That is the topic of a Health Affairs blog post published today by James Baumgarder and Peter Neumann. An excerpt is below.
Cost-effectiveness analysis (CEA) is an important tool for assessing and pointing the way toward better health care efficiency. The number of published CEAs on health care interventions has blossomed, averaging 34 per year in the 1990 to 1999 time frame and increasing to more than 500 per year in the 2010 to 2014 period. Advances in computing and data storage technology, along with a workforce with the appropriate statistical, health economic, modeling, and computational skills, will enable continued growth in the application of CEA, which can be used for the benefit of providers, payers, patients, and governments. The founding and rapid increase in membership of the International Society for Pharmacoeconomics and Outcomes Research (ISPOR), for example, is a testament to the growth and potential for the use of CEA and other quantitative assessments of the value of various health care technologies.
Researchers have noted, however, that the application of CEA across different types of health care interventions is imbalanced, with CEAs disproportionately conducted on pharmaceuticals.

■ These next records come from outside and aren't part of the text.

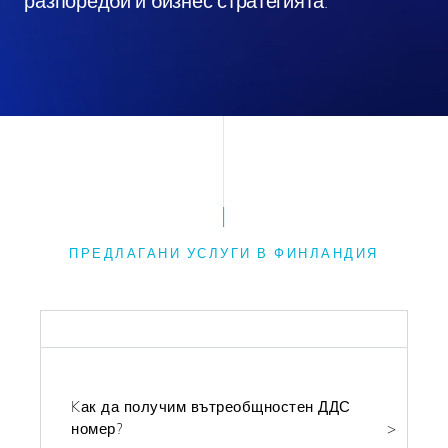
разпоредби и бизнес стратегията.
ПРЕДЛАГАНИ УСЛУГИ В ФИНЛАНДИЯ
ФИСКАЛНИ
Kак да получим вътреобщностен ДДС
номер?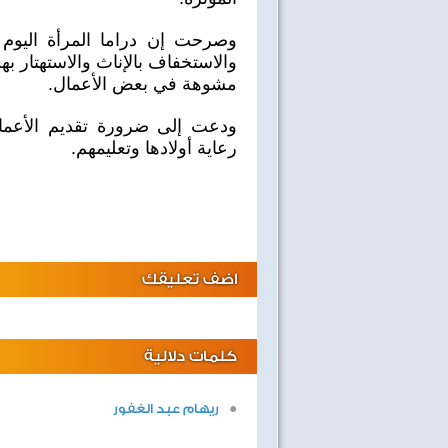
وصرحت إن دراما المرأة اليوم
والاستخفاف بالإناث والاستهتار به
مشوهة في بعض الأعمال.
ودعت إلى ضرورة تقديم الأعمال 
رعاية أولادها وتعليمهم.
اضف تعليقك
صفحة جديدة
ليالى لايف
كلمات دلالية
ريهام عبد الغفور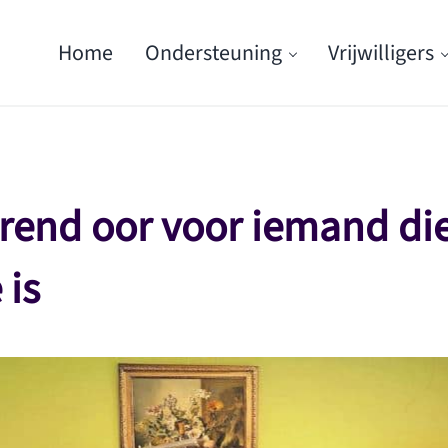
Home
Ondersteuning
Vrijwilligers
erend oor voor iemand di
 is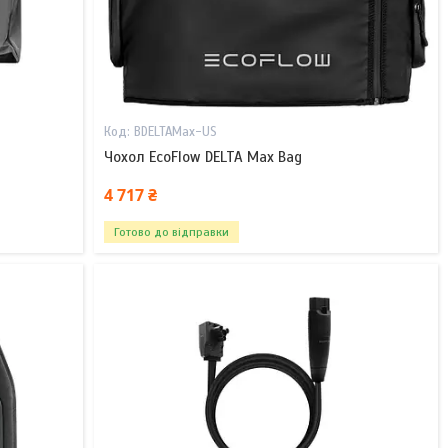
BDELTAMax-US
Чохол EcoFlow DELTA Max Bag
4 717 ₴
Готово до відправки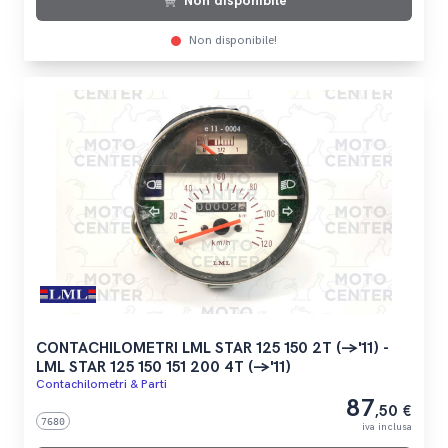
Non disponibile
Non disponibile!
CONTACHILOMETRI LML STAR 125 150 2T (->'11) -
LML STAR 125 150 151 200 4T (->'11)
Contachilometri & Parti
87
,50 €
7680
iva inclusa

Data from the Tufts Medical Center Cost-Effectiveness Analysis Registry indicate that 46 percent of recent CEAs evaluated pharmaceuticals, yet less than 15 percent of personal health care expenditures in the United States are devoted to prescription drugs. In contrast, only 22 percent of CEAs evaluated surgical or medical procedures.
The rest of the article focuses on the reasons why cost effectiveness analysis occurs more frequently among pharmaceutical interventions compared to medical or surgical interventions and what steps could be taken to better inform key stakeholders of the value of these medical and surgical interventions. Interesting throughout.
Note that the research underlying the article was funded by the Innovation and Value Initiative, where I serve as the Director of Research.